In an interview, Plunkett said he was not implying there is anything illegal about the contracts.

"But is that the kind of relationship voters want between their delegate and a state agency?" he asked. "What if someone is having problems with a road and wants their delegate to chew out the Transportation Department? Is the delegate going to bite the hand of a state agency that feeds him to the tune of $30 million? Who are they going to call?"

Wilkins - who continues to hold stock in Wilkins Construction Co. after selling a controlling interest to a Floyd County businessman five years ago - said the attacks are based on nothing more than innuendo and lies.

Wilkins said Plunkett is "flat wrong" to claim that Wilkins Construction Co. cost taxpayers money because of construction delays that totaled 9,652 days - or 26 years. "I don't know how he got that many days, because it's nowhere near that," Wilkins said. "Anyway, it didn't cost the state anything for the days I was late because I paid the state's costs."

On Oct. 19, Wilkins Construction Co. filed a $750,000 defamation suit against Plunkett, claiming the Democrat had damaged the company's reputation. A hearing on a temporary injunction preventing Plunkett from repeating the charges could take place next week.

"It's an attempt to intimidate me," Plunkett said. "We have a delegate who for years rants and raves against the legal process and frivolous lawsuits, and the first thing he does when he feels some heat in a political campaign is file a lawsuit."

Undeterred, Plunkett continued to press the issue this week with radio ads featuring a mock telephone conversation between Wilkins and U.S. House Speaker Newt Gingrich.

"Vance," the Gingrich character says, "our personal fortunes are at stake. With your $30 million in state highway contracts and my million-dollar book deal, the last thing we need is this whistleblower Plunkett."

Another issue has been Wilkins' acknowledged ambition to ascend to the speaker's podium.

Plunkett released a letter Wilkins wrote in July to Moss asking that the speaker set up a transition team to prepare for a possible Republican takeover.

The letter, Plunkett said, showed that Wilkins is too preoccupied with personal political ambitions to see what he can do to bring jobs and more state funding to the 24th District.

Wilkins has never fashioned himself a pork-barrel politician.
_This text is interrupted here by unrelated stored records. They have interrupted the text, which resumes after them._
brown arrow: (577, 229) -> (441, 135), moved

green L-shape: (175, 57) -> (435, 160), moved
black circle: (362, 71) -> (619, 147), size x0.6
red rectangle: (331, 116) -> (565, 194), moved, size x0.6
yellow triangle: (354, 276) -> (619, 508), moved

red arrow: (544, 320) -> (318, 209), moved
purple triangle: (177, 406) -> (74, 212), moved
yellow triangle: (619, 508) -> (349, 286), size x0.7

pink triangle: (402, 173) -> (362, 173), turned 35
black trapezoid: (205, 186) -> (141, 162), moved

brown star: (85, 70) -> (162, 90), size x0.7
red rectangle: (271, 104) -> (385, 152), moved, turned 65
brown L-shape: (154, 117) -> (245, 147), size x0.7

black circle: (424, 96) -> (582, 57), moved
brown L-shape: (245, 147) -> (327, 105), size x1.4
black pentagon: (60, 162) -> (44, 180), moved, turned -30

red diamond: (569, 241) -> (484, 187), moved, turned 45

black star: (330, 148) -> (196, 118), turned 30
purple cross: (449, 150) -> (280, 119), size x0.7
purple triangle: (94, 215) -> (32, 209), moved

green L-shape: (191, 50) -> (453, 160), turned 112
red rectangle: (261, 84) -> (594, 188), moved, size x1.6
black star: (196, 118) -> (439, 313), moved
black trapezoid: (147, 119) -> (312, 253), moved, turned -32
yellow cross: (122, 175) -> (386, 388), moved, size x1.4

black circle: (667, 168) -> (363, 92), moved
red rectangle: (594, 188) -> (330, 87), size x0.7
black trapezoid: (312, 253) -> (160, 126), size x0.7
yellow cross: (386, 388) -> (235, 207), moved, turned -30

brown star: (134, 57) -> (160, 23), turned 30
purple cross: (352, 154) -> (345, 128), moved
In his view, government tends to muck things up instead of making things better. That is why he would rather kill a bad law than enact a good one.
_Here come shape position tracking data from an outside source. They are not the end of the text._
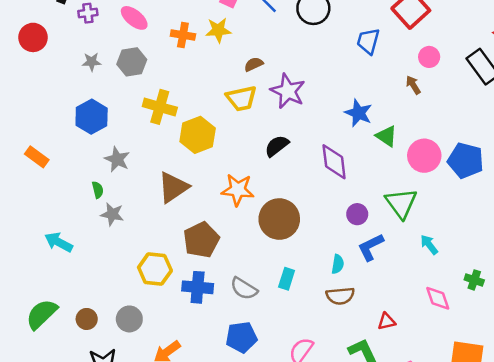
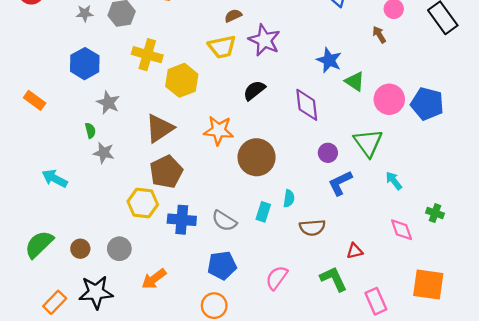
brown pentagon: (201, 240) -> (166, 172), moved
cyan semicircle: (338, 264) -> (289, 199), moved

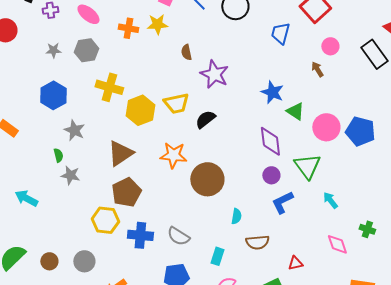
brown semicircle: (233, 16) -> (186, 52), turned -77
yellow trapezoid: (222, 47) -> (176, 103), moved
purple diamond: (307, 105) -> (270, 141), moved
cyan rectangle: (263, 212) -> (217, 256), moved

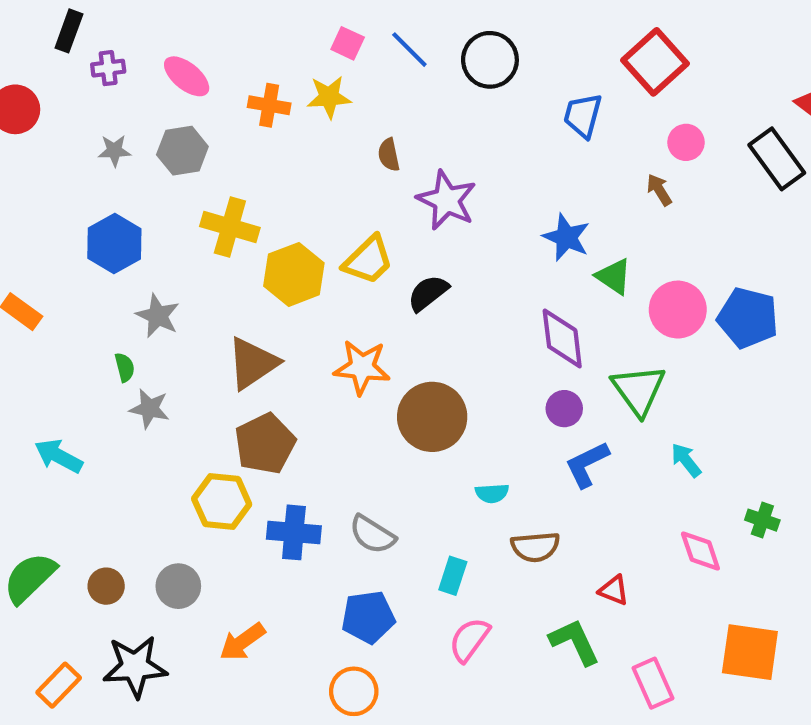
yellow trapezoid: (176, 103) -> (368, 260), turned -32
cyan semicircle: (236, 216) -> (492, 493), turned 77
red triangle: (295, 263) -> (614, 590), turned 35

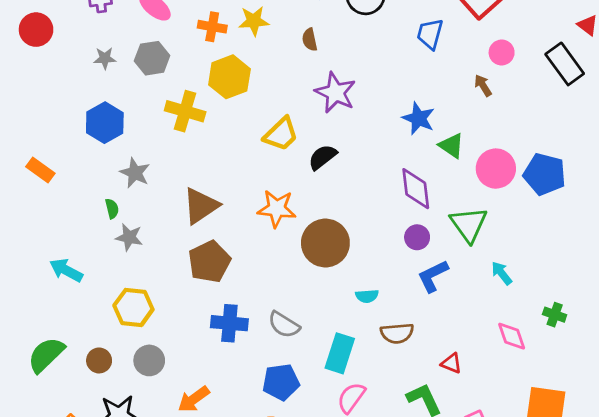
brown semicircle: (389, 155) -> (310, 40), moved
yellow hexagon: (294, 274) -> (229, 77), moved
yellow hexagon: (222, 501) -> (133, 307), moved
cyan rectangle: (453, 576) -> (340, 353), size x1.5

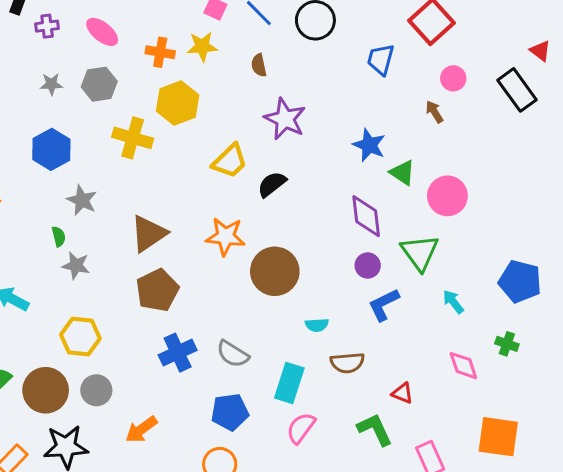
blue pentagon: (545, 174) -> (520, 281), moved
blue cross: (229, 323) -> (178, 353), turned -30
brown circle: (99, 360) -> (46, 390), size x1.8

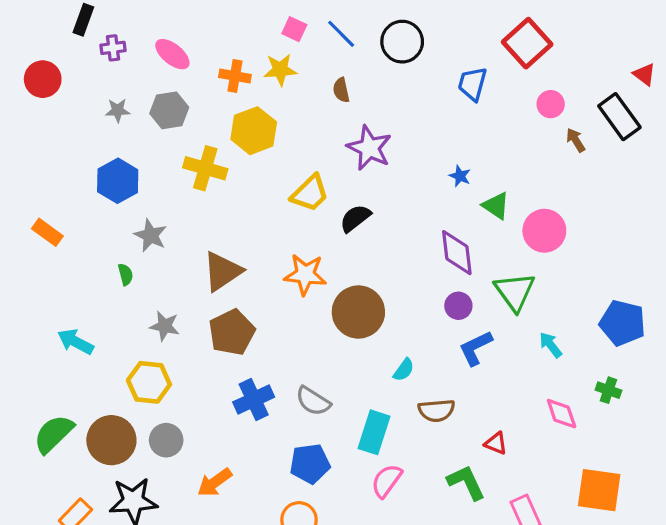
brown arrow: (434, 112) -> (576, 140), moved
blue star: (369, 145) -> (460, 176), size x0.6
gray star: (76, 265) -> (165, 326), moved
cyan semicircle: (317, 325) -> (404, 370), turned -50

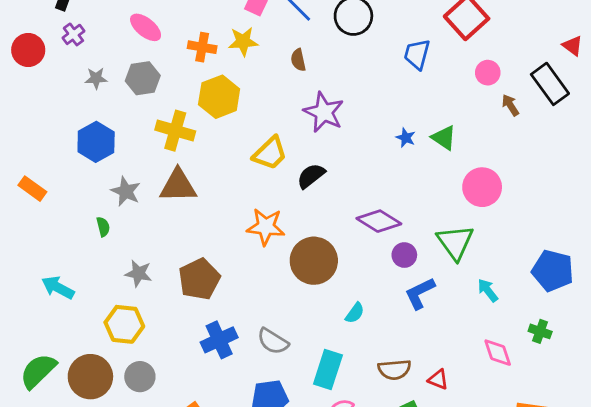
purple cross: (113, 48) -> (73, 34), moved, turned -30
green triangle: (496, 206) -> (444, 138), moved
purple diamond: (457, 253) -> (379, 221), moved, turned -51
brown triangle: (222, 271) -> (178, 186), moved, turned 33
brown semicircle: (437, 410) -> (394, 370), moved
"We're getting along with the way things are, why make things worse?" he said.

Wilkins, 59, shrugged off suggestions that his quest for a GOP majority and the speakership has caused him to lose touch with his constituents.

He said people tend to forget that he sold his business interests five years ago to devote all of his time to politics. He figured he spent 60 hours a week on Republican matters around the state and 20 hours a week on his district, including at least a weekly trip to Staunton and Augusta county.

One day in August, Wilkins got lost on Augusta County back roads while trying to find a small black congregation, Smokey Row Baptist Church.

Unruffled, he pulled over on the shoulder to peek at a map. "I guarantee you I've been over these roads more in the last four years than my opponent," he said.

Despite his toughest race in a decade, Wilkins has found a little time to help with Republican challengers around the state. He has given one-quarter of his $131,805 campaign fund to other candidates, including $31,500 to a political action committee targeting black-majority districts in the Richmond area.

He has not ruled out spreading more money around the state in the next 10 days.

As for Democratic predictions of his demise, Wilkins flashes a gap-toothed grin. "If they're blowing as much smoke everywhere else as they are here, we're gonna win a whole lot of seats."